# just wondering



## Herp breeder (Jan 8, 2009)

what animals can you feed gian african land snails 2?:2thumb:thanks


----------



## MissCat (Mar 9, 2009)

im no expert and it's a loooong time since i kept them, but all i ever gave mine was fruit/veg and cuttlefish bone.... though i'd love to be corrected just in case my son decides he wants to keep them again 
though i just googled it and did find an article saying the following....
"They will also eat dried foods, such as biscuits, cat food, dog food, meat, etc.
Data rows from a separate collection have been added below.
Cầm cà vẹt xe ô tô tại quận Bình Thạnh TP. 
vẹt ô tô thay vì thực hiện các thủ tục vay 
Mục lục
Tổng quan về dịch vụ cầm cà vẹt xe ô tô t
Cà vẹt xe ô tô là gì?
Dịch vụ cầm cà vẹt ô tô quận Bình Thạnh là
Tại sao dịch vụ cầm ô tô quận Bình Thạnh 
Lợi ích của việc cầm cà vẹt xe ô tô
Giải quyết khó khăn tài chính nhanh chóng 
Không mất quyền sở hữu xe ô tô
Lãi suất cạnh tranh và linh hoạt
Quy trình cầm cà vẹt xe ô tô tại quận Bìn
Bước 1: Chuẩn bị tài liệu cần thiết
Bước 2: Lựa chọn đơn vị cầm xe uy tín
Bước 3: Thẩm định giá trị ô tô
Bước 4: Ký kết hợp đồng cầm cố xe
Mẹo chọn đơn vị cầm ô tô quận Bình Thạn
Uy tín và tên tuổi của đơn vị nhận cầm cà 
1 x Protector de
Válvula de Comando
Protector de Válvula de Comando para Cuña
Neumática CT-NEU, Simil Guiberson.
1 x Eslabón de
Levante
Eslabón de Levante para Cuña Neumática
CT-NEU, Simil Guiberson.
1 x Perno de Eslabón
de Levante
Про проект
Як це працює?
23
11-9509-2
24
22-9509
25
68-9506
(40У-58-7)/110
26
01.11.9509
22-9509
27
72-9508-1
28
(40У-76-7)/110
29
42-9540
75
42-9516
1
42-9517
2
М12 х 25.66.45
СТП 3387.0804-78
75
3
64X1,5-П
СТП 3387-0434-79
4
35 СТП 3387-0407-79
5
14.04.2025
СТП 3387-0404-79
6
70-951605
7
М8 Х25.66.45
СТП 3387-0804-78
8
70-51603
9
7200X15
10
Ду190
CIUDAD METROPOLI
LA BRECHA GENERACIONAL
Again, try them on different things, and see which they take the most liking to. "
and apparently they are illegal in the usa and canada...i had no idea lol


----------



## freekygeeky (May 25, 2007)

uroplatus will eat them


----------



## MissCat (Mar 9, 2009)

HHHHHAAAAAAAAHHHHHHHHAAAAAAAAHHHHHHHAAAAAAAAA:lol2::bash:what a pillock am i. i totally misread your question :blush:


----------



## milly (Dec 25, 2007)

MissCat said:


> HHHHHAAAAAAAAHHHHHHHHAAAAAAAAHHHHHHHAAAAAAAAA:lol2::bash:what a pillock am i. i totally misread your question :blush:


don't worry i nearly posted the same reply but just read yours lol


----------



## MissCat (Mar 9, 2009)

milly said:


> don't worry i nearly posted the same reply but just read yours lol


 oh good! glad it wasnt just me then lol:blush:


----------



## arthur cooke (Jan 22, 2008)

Africans eat them. :grin1:
cheers arthur.


----------



## stubeanz (Mar 28, 2007)

totaly wrong area lol
stu


----------



## shrek (Jun 19, 2008)

large monitor lizards eat them my nile has them as an occasional treat


----------



## demonworm (Apr 4, 2008)

The Tiliqua family of skinks are notorious snail eaters, especially the blue tongue and pink skinks.


----------